Jeremy P. Tarcher, Inc. (distributed by St. Martin's), 180 pp., $7.95 (paper)
Lexington Books, 286 pp., $9.95 (paper)
St. Martin's, 216 pp., $27.50
Oxford University Press (Clarendon Press), 483 pp., $22.95 (paper)
In his impressive short book, Star Wars, Dr. Robert Bowman, the president of the Institute for Space and Security Studies, reminds us that the pursuit of SDI presages not only the abrogation of the 1972 ABM Treaty—which said that the parties will not 'develop, test, or deploy ABM systems or components which are space-based'—but the death knell of the Outer Space Treaty of 1967 and even of the Partial Test Ban Treaty of 1963. The Outer Space Treaty banned the placing of nuclear warheads in space orbits.
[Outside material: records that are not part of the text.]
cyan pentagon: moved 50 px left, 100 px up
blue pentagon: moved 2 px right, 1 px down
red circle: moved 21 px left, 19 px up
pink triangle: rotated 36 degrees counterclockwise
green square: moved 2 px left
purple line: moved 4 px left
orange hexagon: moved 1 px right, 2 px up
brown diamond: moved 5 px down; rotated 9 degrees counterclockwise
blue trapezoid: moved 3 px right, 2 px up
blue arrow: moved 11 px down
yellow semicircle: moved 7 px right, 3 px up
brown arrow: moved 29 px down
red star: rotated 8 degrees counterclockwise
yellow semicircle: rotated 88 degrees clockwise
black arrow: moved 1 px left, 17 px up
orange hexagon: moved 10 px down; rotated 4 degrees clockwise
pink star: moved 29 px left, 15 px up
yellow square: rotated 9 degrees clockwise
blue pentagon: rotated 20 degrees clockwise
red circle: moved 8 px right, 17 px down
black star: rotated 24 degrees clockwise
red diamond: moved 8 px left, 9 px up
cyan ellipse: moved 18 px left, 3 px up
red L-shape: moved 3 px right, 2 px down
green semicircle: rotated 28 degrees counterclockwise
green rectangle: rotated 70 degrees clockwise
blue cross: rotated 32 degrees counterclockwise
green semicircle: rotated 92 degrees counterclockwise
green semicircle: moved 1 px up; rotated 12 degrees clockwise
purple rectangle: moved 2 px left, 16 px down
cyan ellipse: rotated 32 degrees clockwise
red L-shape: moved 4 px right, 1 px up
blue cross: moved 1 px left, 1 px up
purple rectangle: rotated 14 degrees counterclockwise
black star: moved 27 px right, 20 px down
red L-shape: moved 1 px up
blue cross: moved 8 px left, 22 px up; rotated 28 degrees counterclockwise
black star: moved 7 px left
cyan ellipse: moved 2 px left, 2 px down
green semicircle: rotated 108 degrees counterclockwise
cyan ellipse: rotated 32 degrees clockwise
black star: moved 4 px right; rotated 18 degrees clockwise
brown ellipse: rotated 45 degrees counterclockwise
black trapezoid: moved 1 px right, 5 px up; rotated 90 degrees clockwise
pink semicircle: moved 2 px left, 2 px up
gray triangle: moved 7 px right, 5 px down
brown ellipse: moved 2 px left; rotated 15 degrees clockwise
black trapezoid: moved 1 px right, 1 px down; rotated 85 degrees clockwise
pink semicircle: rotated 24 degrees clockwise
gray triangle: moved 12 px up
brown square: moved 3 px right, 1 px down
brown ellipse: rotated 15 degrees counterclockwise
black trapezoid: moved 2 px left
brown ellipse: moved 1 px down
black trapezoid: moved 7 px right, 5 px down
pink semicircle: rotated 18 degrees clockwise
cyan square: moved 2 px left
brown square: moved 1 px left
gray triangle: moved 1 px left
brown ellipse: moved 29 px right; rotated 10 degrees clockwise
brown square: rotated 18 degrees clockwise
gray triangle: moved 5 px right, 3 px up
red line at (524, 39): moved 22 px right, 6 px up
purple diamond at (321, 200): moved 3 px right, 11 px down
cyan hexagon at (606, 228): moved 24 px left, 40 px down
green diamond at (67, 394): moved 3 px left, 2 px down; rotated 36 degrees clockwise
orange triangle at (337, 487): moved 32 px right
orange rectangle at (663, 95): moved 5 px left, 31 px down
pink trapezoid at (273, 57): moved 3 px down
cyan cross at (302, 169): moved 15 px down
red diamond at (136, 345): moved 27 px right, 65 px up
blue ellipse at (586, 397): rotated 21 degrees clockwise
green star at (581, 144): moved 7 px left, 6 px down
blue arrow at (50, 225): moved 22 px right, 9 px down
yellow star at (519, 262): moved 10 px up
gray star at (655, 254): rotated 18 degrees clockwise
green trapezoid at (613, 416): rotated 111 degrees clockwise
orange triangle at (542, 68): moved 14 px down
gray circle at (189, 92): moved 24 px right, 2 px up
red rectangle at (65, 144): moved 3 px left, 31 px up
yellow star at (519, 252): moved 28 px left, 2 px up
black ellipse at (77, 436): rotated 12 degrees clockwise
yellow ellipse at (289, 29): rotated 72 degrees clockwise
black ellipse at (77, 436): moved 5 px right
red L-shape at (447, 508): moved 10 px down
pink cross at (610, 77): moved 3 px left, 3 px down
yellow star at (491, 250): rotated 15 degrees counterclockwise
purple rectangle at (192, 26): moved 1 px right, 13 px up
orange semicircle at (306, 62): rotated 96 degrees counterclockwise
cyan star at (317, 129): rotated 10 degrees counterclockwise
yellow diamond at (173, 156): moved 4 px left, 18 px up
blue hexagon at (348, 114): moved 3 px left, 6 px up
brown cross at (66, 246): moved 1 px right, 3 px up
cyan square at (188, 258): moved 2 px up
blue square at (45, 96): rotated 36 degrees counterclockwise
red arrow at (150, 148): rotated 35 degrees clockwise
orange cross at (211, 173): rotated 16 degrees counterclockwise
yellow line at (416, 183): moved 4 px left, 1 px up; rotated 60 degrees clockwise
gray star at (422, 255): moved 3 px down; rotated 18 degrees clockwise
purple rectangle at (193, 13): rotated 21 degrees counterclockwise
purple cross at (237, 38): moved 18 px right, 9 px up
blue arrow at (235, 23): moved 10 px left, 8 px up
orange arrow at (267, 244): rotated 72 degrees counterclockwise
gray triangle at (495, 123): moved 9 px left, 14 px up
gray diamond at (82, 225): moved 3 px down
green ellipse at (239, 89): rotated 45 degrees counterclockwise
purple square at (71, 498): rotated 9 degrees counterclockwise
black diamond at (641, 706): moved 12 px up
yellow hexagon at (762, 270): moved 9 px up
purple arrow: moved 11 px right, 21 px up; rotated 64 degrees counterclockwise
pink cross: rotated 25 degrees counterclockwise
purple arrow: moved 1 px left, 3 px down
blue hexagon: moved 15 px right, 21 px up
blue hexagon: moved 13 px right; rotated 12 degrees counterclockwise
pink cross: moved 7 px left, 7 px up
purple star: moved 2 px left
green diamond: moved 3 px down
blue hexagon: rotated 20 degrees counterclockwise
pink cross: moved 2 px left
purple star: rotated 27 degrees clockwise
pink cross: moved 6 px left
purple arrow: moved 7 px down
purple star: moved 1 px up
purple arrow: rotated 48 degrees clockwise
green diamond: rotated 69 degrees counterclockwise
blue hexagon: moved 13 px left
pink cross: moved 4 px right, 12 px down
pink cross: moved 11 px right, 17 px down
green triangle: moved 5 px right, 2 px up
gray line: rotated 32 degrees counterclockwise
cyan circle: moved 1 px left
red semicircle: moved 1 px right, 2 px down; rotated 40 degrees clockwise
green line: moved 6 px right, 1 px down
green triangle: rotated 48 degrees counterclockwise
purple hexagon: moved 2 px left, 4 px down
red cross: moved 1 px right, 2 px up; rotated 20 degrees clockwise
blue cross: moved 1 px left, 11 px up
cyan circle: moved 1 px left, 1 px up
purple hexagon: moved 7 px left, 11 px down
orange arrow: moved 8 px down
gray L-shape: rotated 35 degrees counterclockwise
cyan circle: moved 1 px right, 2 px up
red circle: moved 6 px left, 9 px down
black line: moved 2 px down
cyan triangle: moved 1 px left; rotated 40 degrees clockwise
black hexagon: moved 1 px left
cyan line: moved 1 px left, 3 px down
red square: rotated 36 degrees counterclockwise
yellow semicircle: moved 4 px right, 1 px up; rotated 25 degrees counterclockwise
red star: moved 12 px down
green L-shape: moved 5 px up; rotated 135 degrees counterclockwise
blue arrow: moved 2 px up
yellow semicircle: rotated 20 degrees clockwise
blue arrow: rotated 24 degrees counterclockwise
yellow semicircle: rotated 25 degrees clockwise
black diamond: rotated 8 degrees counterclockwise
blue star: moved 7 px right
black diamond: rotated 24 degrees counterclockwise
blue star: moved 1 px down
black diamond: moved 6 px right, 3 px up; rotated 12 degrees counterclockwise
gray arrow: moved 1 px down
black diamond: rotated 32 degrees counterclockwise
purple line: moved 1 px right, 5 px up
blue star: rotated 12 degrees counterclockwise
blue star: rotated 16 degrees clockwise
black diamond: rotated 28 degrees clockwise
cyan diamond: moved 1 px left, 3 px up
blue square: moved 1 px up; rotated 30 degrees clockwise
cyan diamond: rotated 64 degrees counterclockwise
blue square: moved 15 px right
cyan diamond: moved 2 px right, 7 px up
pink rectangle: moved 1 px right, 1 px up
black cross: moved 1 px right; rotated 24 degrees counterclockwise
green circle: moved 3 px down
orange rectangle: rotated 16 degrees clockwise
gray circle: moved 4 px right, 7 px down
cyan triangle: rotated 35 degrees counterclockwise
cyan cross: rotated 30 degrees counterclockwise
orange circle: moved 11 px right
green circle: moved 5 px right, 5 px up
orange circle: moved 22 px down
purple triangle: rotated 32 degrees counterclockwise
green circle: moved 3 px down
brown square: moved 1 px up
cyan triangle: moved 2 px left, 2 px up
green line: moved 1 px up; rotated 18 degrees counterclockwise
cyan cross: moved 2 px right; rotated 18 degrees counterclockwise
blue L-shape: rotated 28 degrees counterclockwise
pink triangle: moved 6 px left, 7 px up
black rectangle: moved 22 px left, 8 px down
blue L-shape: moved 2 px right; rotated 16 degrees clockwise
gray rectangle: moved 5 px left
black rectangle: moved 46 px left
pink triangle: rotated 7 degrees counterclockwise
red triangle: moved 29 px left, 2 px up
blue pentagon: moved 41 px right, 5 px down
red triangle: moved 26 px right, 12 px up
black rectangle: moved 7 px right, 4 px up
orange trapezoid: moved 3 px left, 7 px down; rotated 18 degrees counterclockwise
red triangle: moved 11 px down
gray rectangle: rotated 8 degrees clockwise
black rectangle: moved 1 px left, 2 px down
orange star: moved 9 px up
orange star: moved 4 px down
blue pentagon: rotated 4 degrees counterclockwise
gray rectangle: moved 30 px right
The Partial Test Ban Treaty banned the testing of nuclear warheads in space—which, for example, is what is called for by the X-ray laser. In what could still technically be an era of peace, such testing would not, of course, result in as much radioactive fallout as did testing in the atmosphere. What it could do is play havoc with modern telecommunications—televisual as well as telephonic—and with the satellite system on which both sides now depend for a large part of the information they have about each other's military deployments.[1]